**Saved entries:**
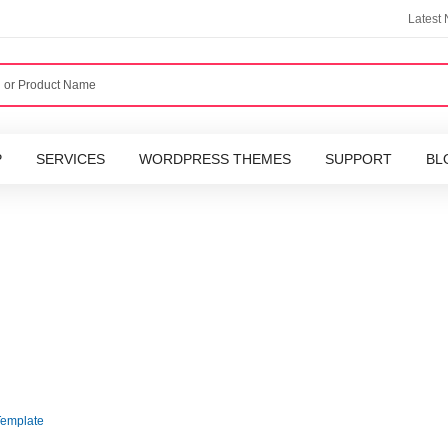
Latest
P
SERVICES
WORDPRESS THEMES
SUPPORT
BL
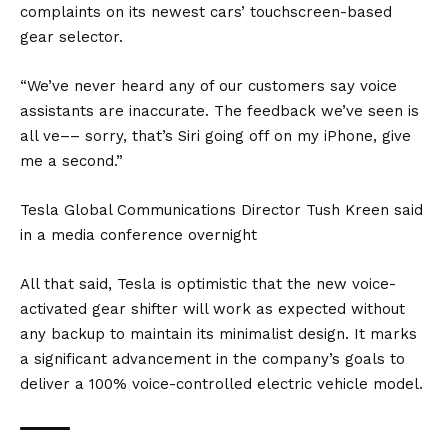
complaints on its newest cars’ touchscreen-based
gear selector.
“We’ve never heard any of our customers say voice
assistants are inaccurate. The feedback we’ve seen is
all ve–– sorry, that’s Siri going off on my iPhone, give
me a second.”
Tesla Global Communications Director Tush Kreen said
in a media conference overnight
All that said, Tesla is optimistic that the new voice-
activated gear shifter will work as expected without
any backup to maintain its minimalist design. It marks
a significant advancement in the company’s goals to
deliver a 100% voice-controlled electric vehicle model.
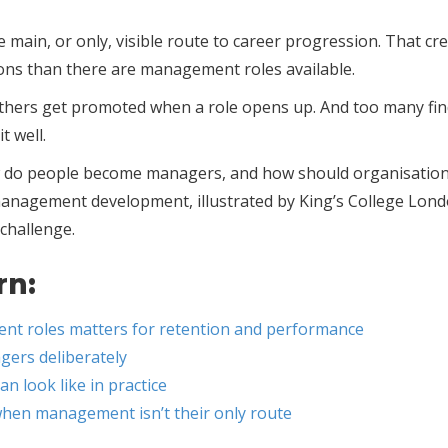
 main, or only, visible route to career progression. That cr
ns than there are management roles available.
Others get promoted when a role opens up. And too many fi
t well.
how do people become managers, and how should organisatio
 management development, illustrated by King’s College Lon
 challenge.
rn:
t roles matters for retention and performance
gers deliberately
 look like in practice
hen management isn’t their only route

**About this task:** How would the lines above read from the one with "gear selector." to the one with "main, or only, visible", inclusive, with no pictures? Write them out exactly.

**Response to this task:**
gear selector.
“We’ve never heard any of our customers say voice
assistants are inaccurate. The feedback we’ve seen is
all ve–– sorry, that’s Siri going off on my iPhone, give
me a second.”
Tesla Global Communications Director Tush Kreen said
in a media conference overnight
All that said, Tesla is optimistic that the new voice-
activated gear shifter will work as expected without
any backup to maintain its minimalist design. It marks
a significant advancement in the company’s goals to
deliver a 100% voice-controlled electric vehicle model.
 main, or only, visible route to career progression. That cr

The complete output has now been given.